All nine Managed GKE clusters come with cluster autoscaling enabled. But there are a few things that have to be configured in order to automatically scale your workload.

Usage

Scaling your workloads horizontally

  1. Let us know your maximum node count

    By default we won't just scale your cluster to an infinite amount of nodes to guard you from unexpected costs. We have defined a minimum count of 3 nodes and a variable count of maximum nodes. Let us know what your preferred maximum node count is and we will set it for your cluster.

  2. Set CPU requests on your pods

    The cluster autoscaler is using this as a base to know how much capacity a node has. Without setting CPU requests the cluster autoscaler does not function. Plus this is good practice regardless if you make use of the autoscaler or not.

  3. Setup a Horizontal Pod Autoscaler

    To scale your pods with the incoming load you can setup a Horizontal Pod Autoscaler (HPA) to scale the pods on the CPU utilization. As soon as your nodes are full this will in turn trigger the cluster autoscaler to add more nodes. The Kubernetes documentation has a great walkthrough to help you setup a HPA.

Scaling on custom metrics

There is the possibility to scale horizontally by leveraging an optional managed installation of keda. Keda allows to get metrics from various backends (called 'scalers' in keda terms) and to scale based on them. You can find the available scalers in keda's documentation. Keda also allows to scale on own custom metrics, by providing a self written external scaler.

If you are interested in a managed installation of keda or if you just want to know if your use case is supported by it, please send us a message.

Scaling your workloads vertically

To have kubernetes schedule your workloads properly you need to set resource requests on your containers (see here for an explanation). This will tell kubernetes how many resources your container will use. The numbers you set are actually independent of what your container will really use when it is running. In reality the 'requested resources' differ a lot from what the pod is really using.

As it is hard to estimate 'resource requests' (and as they also might change over time), the vertical pod autoscaler project aims to provide sane settings for you. It monitors the resource usage of your pods when they are running and provides recommendations for 'resource requests'. Depending on the updateMode setting, it will also apply those recommendations to your running pods, by evicting and restarting them with updated 'resource requests'. Please make use of Pod Disruption Budgets when using VerticalPodAutoscaler resources, as otherwise the eviction of pods might lead to disruptions. You should also always use at least 2 replicas.

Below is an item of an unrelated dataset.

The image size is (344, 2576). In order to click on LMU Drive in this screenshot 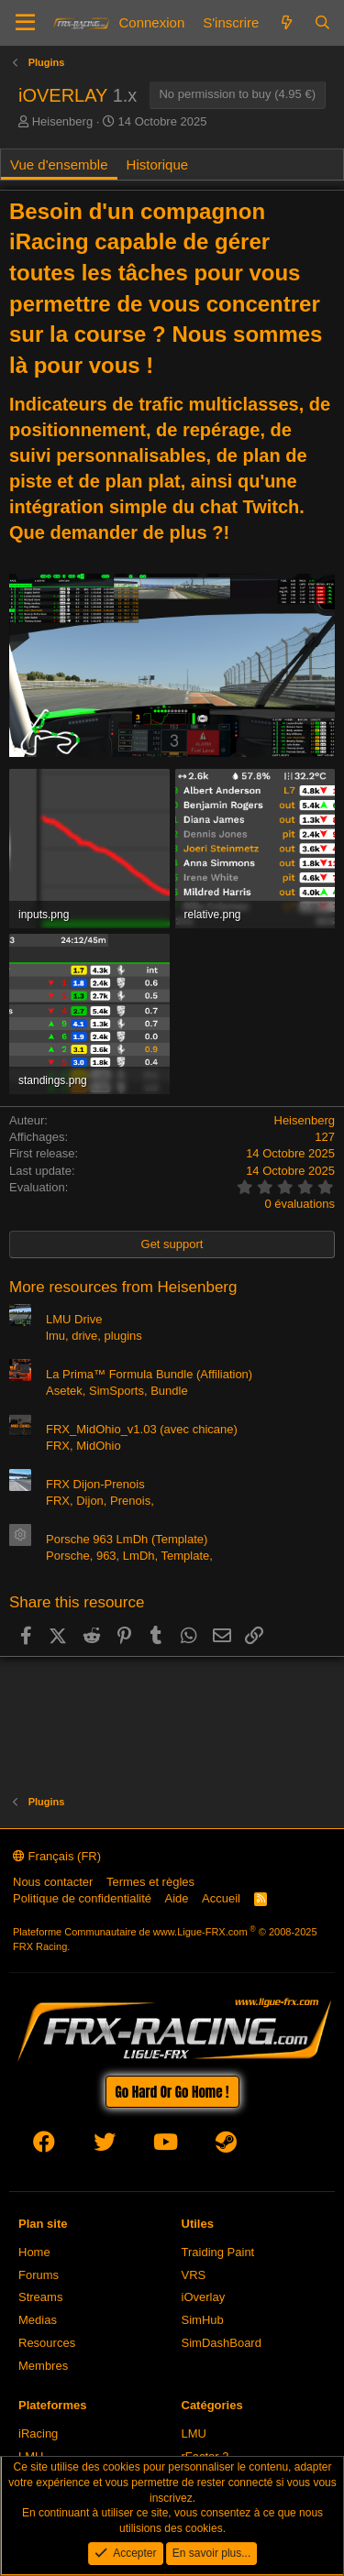 , I will do `click(74, 1319)`.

How to create a VerticalPodAutoscaler resource

A VerticalPodAutoscaler resource can be used for kubernetes resources which control/manage pods themselves like Deployments, StatefulSets, ReplicaSets, etc. Here is an example for a VerticalPodAutoscaler which targets a Deployment called 'my-app'. The Deployment needs to be in the same namespace as the VerticalPodAutoscaler resource itself.

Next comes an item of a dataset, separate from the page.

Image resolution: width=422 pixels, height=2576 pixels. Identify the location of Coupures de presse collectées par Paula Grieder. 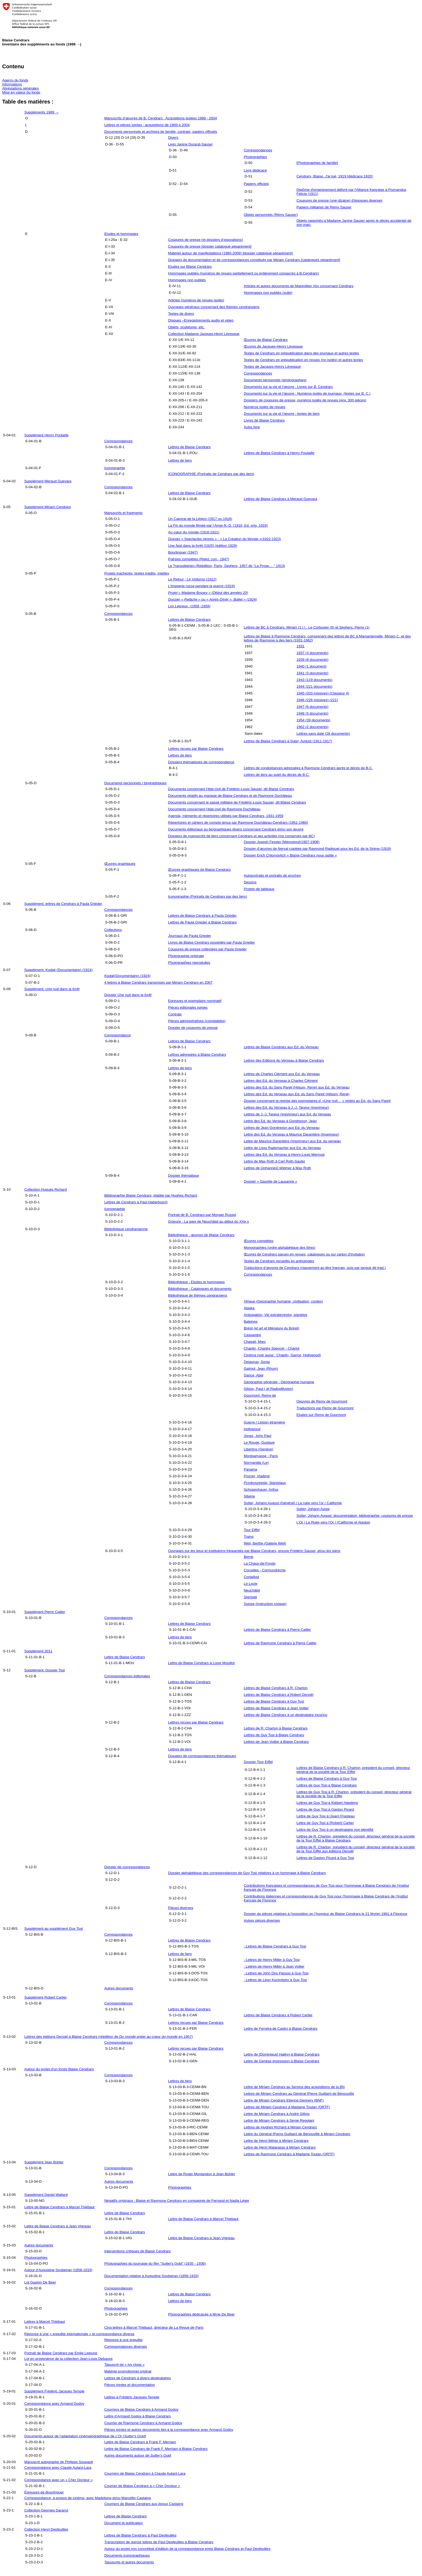 (207, 949).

apiVersion: autoscaling.k8s.io/v1
kind: VerticalPodAutoscaler
metadata:
name: my-app-vpa
spec:
targetRef:
apiVersion: "apps/v1"
kind: Deployment
name: my-app
updatePolicy:
updateMode: "Auto"

This resource can be created with the usual kubectl create -f <filename> -n <namespace> command.

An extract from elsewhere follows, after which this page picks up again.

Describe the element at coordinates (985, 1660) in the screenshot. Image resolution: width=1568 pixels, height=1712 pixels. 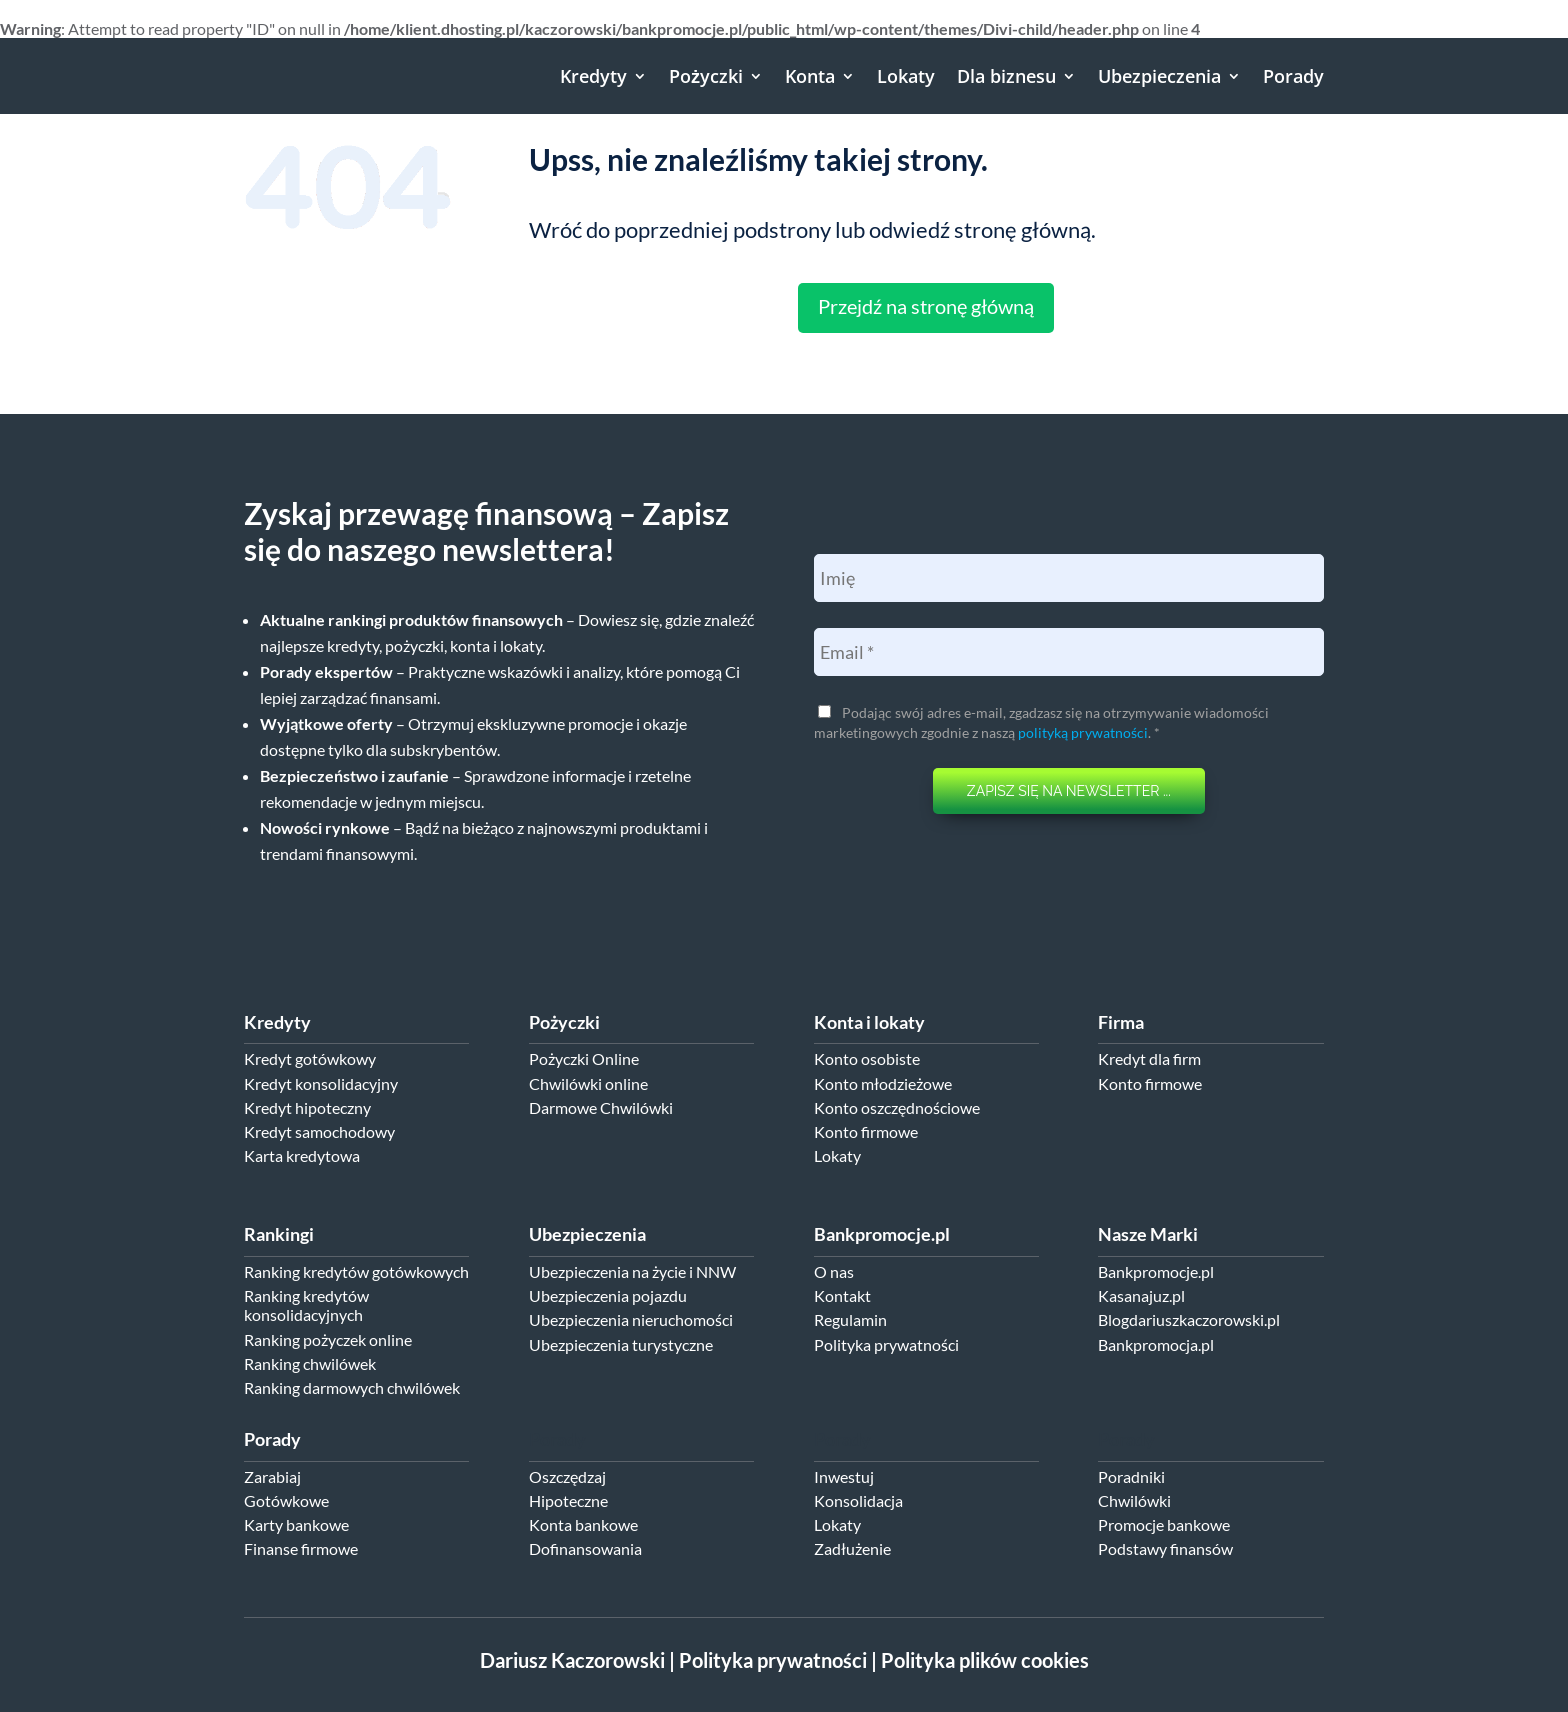 I see `Polityka plików cookies` at that location.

The vertical pod autoscaler will check the usage metrics of the pods created by the Deployment. After some time, the VerticalPodAutoscaler resource will be updated with the found recommendations. As the updateMode was set to "Auto" it will also replace the pods and restart them with the recommended values set. You can set the updateMode to "Off" to just get the recommendations without replacing pods.

Please have a look at this tutorial from Google which also provides information about how to disable recommendations for certain containers.

Known Limitations

Please see here for known limitations of the vertical pod autoscaler. Most notably you shouldn't use a VerticalPodAutoscaler in combination with a HorizontalPodAutoscaler when scaling on cpu or memory.